A former Morgan Stanley complex manager who felt he was forced to resign is set to receive $1 million in compensatory damages from the firm, according to a new ruling from an arbitration panel.

A Financial Industry Regulatory Authority panel ruled in favor of the former Morgan Stanley manager, Gregory Carl Torretta, in a decision signed earlier this month. The award falls short of Torretta’s requests for relief, which included $8 million to $9 million in compensatory damages at the end of the hearing. The FINRA dispute resolution documents do not provide further details about how the three-member arbitration panel came to its decision.

"We disagree with the decision and are considering our options,” a Morgan Stanley spokeswoman said on Monday.

The $8 million to $9 million in compensatory damages that Torretta requested came from a calculation of his lost earnings over the two-year period before the arbitration hearing was held. It also included a projection of what Torretta would have earned in the next 10 years had he stayed in his position at the firm, his lawyer, Marc S. Dobin, founder of Jupiter, Fla.-based firm Dobin Law Group P.A. said.

Torretta filed his arbitration claim in May 2011, several months after his departure from Morgan Stanley. Torretta had transitioned from serving as a regional director for branches in upstate New York, Long Island and northern New Jersey to a complex manager for two offices in Garden City, N.Y., as the firm streamlined its regional leadership.

That is when the conflict arose, according to Dobin. Torretta was in the process of overseeing a branch manager who was underperforming, when that branch manager sent an email to the firm’s upper management complaining about Torretta. Following a meeting with management and during that same week, Torretta was told he had to either resign from the firm or be fired. Torretta chose to resign.

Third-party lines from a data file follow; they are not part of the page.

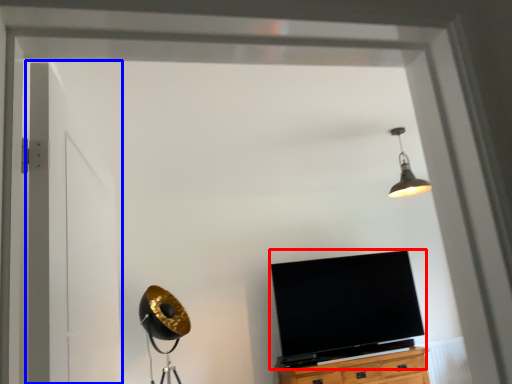 Question: Which point is further to the camera, television (highlighted by a red box) or door (highlighted by a blue box)?

Choices:
 (A) television
 (B) door

Answer: (A) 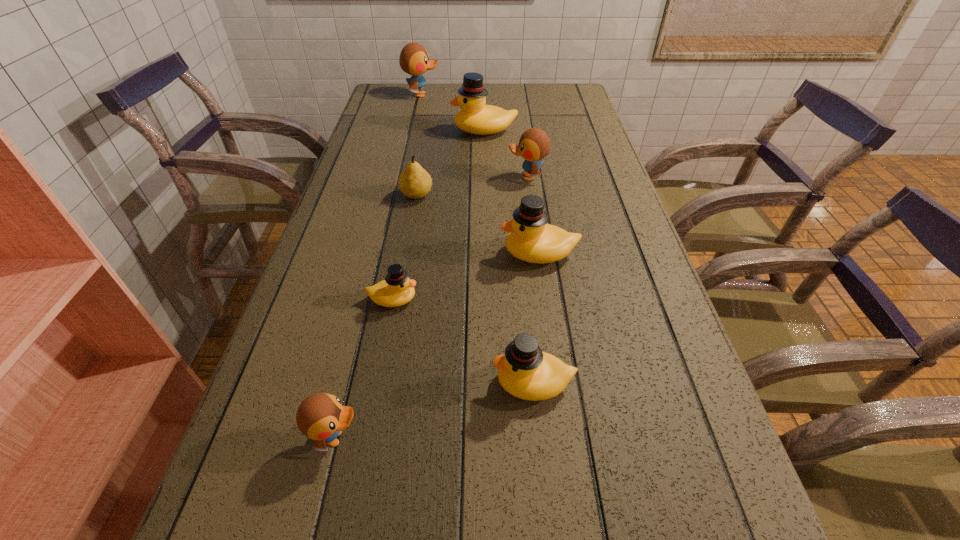 At what (x,y) coordinates should I click in order to perform the action: click on vacant space located on the front-facing side of the smallest yellow duck. Please return your answer as a coordinate pair (x, y). Looking at the image, I should click on (476, 299).

The height and width of the screenshot is (540, 960). In order to click on object situated at the far edge in this screenshot , I will do `click(414, 60)`.

Identify the location of object present at the right edge. (531, 239).

What are the coordinates of `object present at the far left corner` in the screenshot? It's located at [414, 60].

This screenshot has width=960, height=540. In order to click on free spot at the far edge of the desktop in this screenshot , I will do click(448, 99).

In the image, there is a desktop. Where is `vacant space at the left edge`? The height and width of the screenshot is (540, 960). vacant space at the left edge is located at coordinates (405, 129).

Locate an element on the screen. vacant space at the right edge is located at coordinates (617, 372).

The width and height of the screenshot is (960, 540). I want to click on free region at the far left corner of the desktop, so click(390, 103).

In the image, there is a desktop. Where is `vacant area at the far right corner`? vacant area at the far right corner is located at coordinates [588, 104].

I want to click on unoccupied area between the sixth farthest duck and the second farthest yellow duck, so click(x=537, y=318).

Dobin, Torretta’s lawyer, said he was not given ample opportunity to respond to the allegations, an issue that became the crux of the arbitration hearing.

The departure from Morgan Stanley also came at a bad time for Torretta, Dobin said, as many management positions in wealth management firms had been cut across the board.

“Particularly with the consolidation that has occurred within the brokerage industry…jobs at a large complex, jobs at a regional director level, are fewer and farther between,” Dobin said.

Though the arbitration award came in short of the $8 million to $9 million range that Torretta had asked for, Dobin said his client feels vindicated by the decision and is happy with the award amount.

“He feels that the arbitrators saw his point, and agreed with him that he should have been given the opportunity to state his case to his employer,” Dobin said of Torretta, who now serves as a branch manager for Ameriprise in South Florida.

“Three years ago, this is not where he (Torretta) envisioned that he would be,” Dobin said, “but he’s happy with where he is now.”